Un pays contre une fleur

Du Limousin, il n'y a guère que la Haute-Vienne qui m'ait été accueillante. La Corrèze et la Creuse ne furent, eux, qu'un dégradé de purgatoire à l'enfer. Je m'y suis, pour ainsi dire, inhumé en moi-même. Je crois que rien ne me relie à ces lieux si ce n'est la souffrance d'une soif inextinguible de nutriments pour mon âme, un besoin de connivence et de plaisir entre une terre, les gens, et moi. La France, qui n'était pourtant pas un pays totalement étranger, s'est pourtant avérée aussi exotique et déroutante pour moi, que le sont les sables du désert saharien pour de pauvres sédentaires.

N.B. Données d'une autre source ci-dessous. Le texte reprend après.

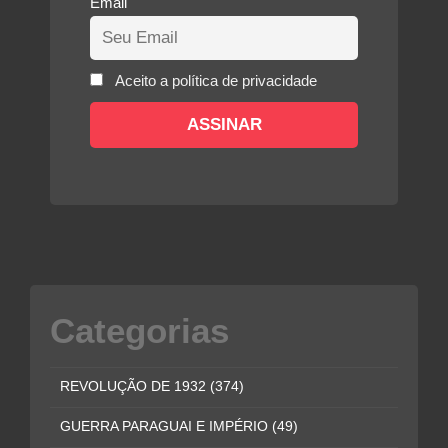
Email
Aceito a política de privacidade
Categorias
REVOLUÇÃO DE 1932
(374)
GUERRA PARAGUAI E IMPÉRIO
(49)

La Corrèze aura été un lit de mort, celui d'une existence heureuse, et peut-être innocente; une existence où ma conscience n'avait pas atteint ce sur-développement qui la caractérise aujourd'hui dans sa pathologie. Je n'avais pas besoin d'être si tourné sur moi-même: le monde, avant, était chaleureux et les gens de là-bas m'étaient compréhensibles et aimables, nous étions semblables, au fond, sur tant de points essentiels. La Corrèze aura tranché tous ces liens, chacune de ces radicelles qui m'implantaient dans une histoire, un biotope, furent violemment coupées et offertes à la pourriture du ressassement et de l'incurable nostalgie. Cet arrachement a fait de moi l'éternel exilé que je suis, apatride et presque acosmique. Pour survivre, il me fallut trahir ce que j'étais, il me fallut me recommencer sur de nouvelles bases et accepter de vivre, désormais, dans une incurable duplicité. Les liens que j'ai créés à ce moment là, les branches de moi-même qui ont crues, semblent parfois entités étrangères, de nouveaux êtres qui peuplent cet espace vacant de mon identité, ma colonie disparate.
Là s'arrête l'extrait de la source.